Critical Tech Talk: Black Media Philosophy and Beyond with Armond R. Towns

Wednesday, September 20, 2023 5:00 pm - 6:30 pm EDT (GMT -04:00)
Black Media Philosophy and Beyond

Critical Tech Talk 2.1: Black Media Philosophy and Beyond with Armond R. Towns

Wednesday, September 20, 2023, 5:00 - 6:30 p.m. | Register for this in-person and virtual event

This Critical Tech Talk event features Armond R. Towns, on the modern research university, race, and communication and media studies. Following the talk, there will be a short reception for in-person attendees at the Science Teaching Complex (STC).

About the talk

Much of the contemporary research on race in communication media studies begins with media representations. However, for this talk, Armond R. Towns will focus on the relationship between the modern research university, race, and the development of communication and media studies in the early and mid-twentieth century, with a focus specifically on US and Canadian communication and media studies.
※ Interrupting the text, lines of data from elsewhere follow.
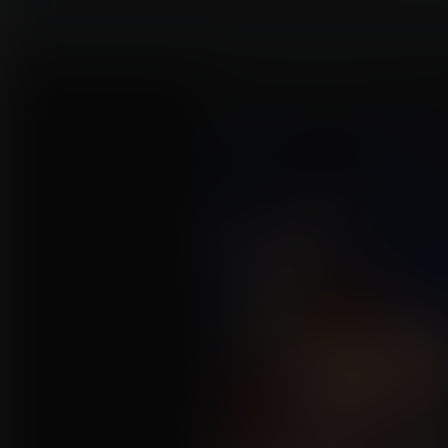
Jessica's Biggest Performa
Commission for JVZombie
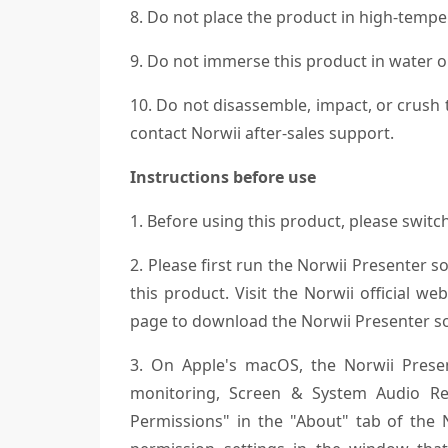
8. Do not place the product in high-temper
9. Do not immerse this product in water or
10. Do not disassemble, impact, or crush 
contact Norwii after-sales support.
Instructions before use
1. Before using this product, please swit
2. Please first run the Norwii Presenter s
this product. Visit the Norwii official 
page to download the Norwii Presenter s
3. On Apple's macOS, the Norwii Present
monitoring, Screen & System Audio Rec
Permissions" in the "About" tab of the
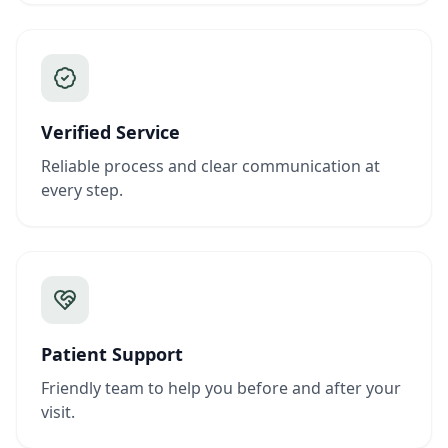
Verified Service
Reliable process and clear communication at
every step.
Patient Support
Friendly team to help you before and after your
visit.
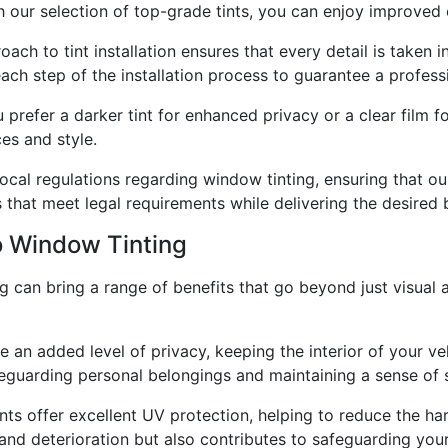
h our selection of top-grade tints, you can enjoy improved 
oach to tint installation ensures that every detail is taken i
each step of the installation process to guarantee a profes
 prefer a darker tint for enhanced privacy or a clear film 
es and style.
ocal regulations regarding window tinting, ensuring that ou
s that meet legal requirements while delivering the desired 
o Window Tinting
ng can bring a range of benefits that go beyond just visua
an added level of privacy, keeping the interior of your ve
feguarding personal belongings and maintaining a sense of s
nts offer excellent UV protection, helping to reduce the ha
g and deterioration but also contributes to safeguarding you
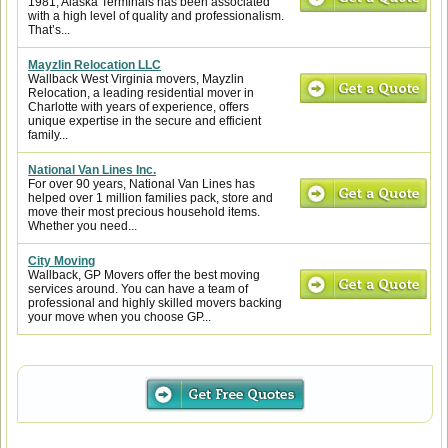
1981, Alaska Terminals has been associated
with a high level of quality and professionalism.
That’s...
Mayzlin Relocation LLC
Wallback West Virginia movers, Mayzlin
Relocation, a leading residential mover in
Charlotte with years of experience, offers
unique expertise in the secure and efficient
family...
National Van Lines Inc.
For over 90 years, National Van Lines has
helped over 1 million families pack, store and
move their most precious household items.
Whether you need...
City Moving
Wallback, GP Movers offer the best moving
services around. You can have a team of
professional and highly skilled movers backing
your move when you choose GP...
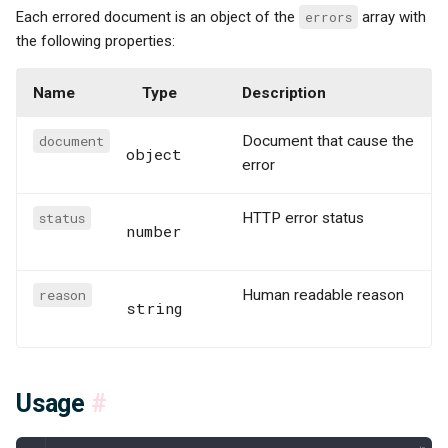
Each errored document is an object of the
errors
array with
the following properties:
Name
Type
Description
document
Document that cause the
object
error
status
HTTP error status
number
reason
Human readable reason
string
Usage
#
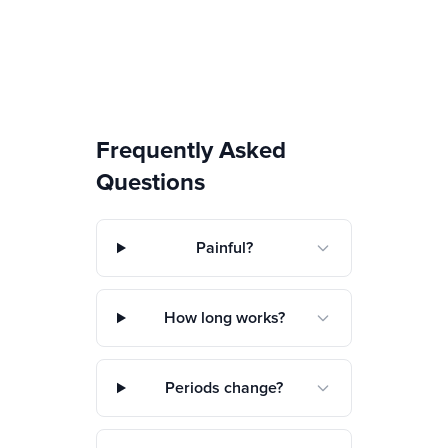
Frequently Asked
Questions
Painful?
How long works?
Periods change?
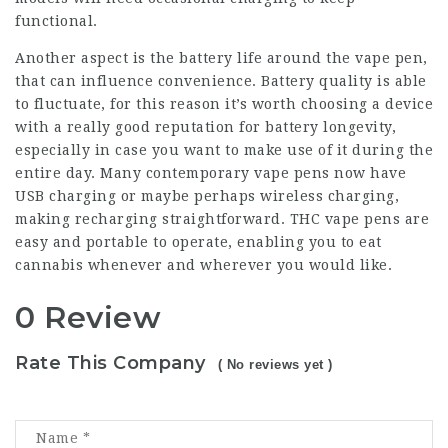
functional.
Another aspect is the battery life around the vape pen,
that can influence convenience. Battery quality is able
to fluctuate, for this reason it’s worth choosing a device
with a really good reputation for battery longevity,
especially in case you want to make use of it during the
entire day. Many contemporary vape pens now have
USB charging or maybe perhaps wireless charging,
making recharging straightforward. THC vape pens are
easy and portable to operate, enabling you to eat
cannabis whenever and wherever you would like.
0 Review
Rate This Company
( No reviews yet )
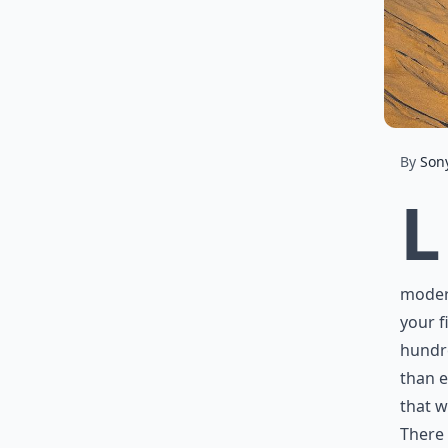
By
Son
L
modern
your f
hundre
than e
that w
There 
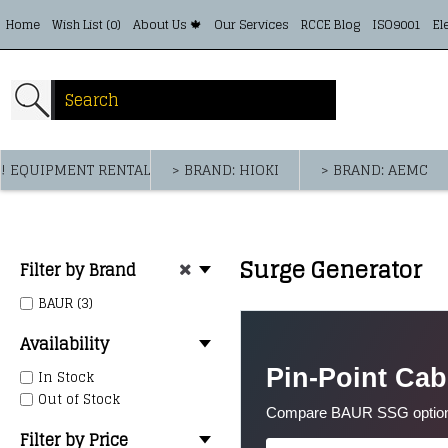
Home
Wish List (
0
)
About Us 🍁
Our Services
RCCE Blog
ISO9001
El
! EQUIPMENT RENTAL
> BRAND: HIOKI
> BRAND: AEMC
Surge Generator
Filter by Brand
BAUR (3)
Availability
Pin-Point Cab
In Stock
Out of Stock
Compare BAUR SSG options f
Filter by Price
Like the modern university, the discipline of communication and media studies, Towns argues, has a difficulty with understanding non-Western life. This talk is a beginning conversation on how to push toward new forms of understanding humanity beyond Western life. The topic of “who counts as human” is crucial in a context where big tech aims to control the future of so-called humanity and the AI race closes the gap between human and machine communications.

About the speaker

Armond R. Towns is an associate professor in Communication and Media Studies at Carleton University. He holds a Ph.D. from the University of North Carolina at Chapel Hill in Communication. His research brings together Black studies, cultural studies, and media philosophy. His book, On Black Media Philosophy, was published in 2022 with the University of California Press. He is also the co-founder and inaugural editor of the journal, Communication and Race. Currently, he is developing a project on the relationship between the history of communication studies and the history of Black studies, focusing specifically on the development of both fields in U.S. and Canada.

About the respondent

Tolulope Awobusuyi is an environmental software consultant and PhD student in Geography and Environmental Management. His research looks at the relationship between visual culture and Blackness, primarily through photography and film, and how Black spatiality is produced in media at the narrative level. He is also interested in the philosophies and epistemologies of design practice, particularly in technology and media.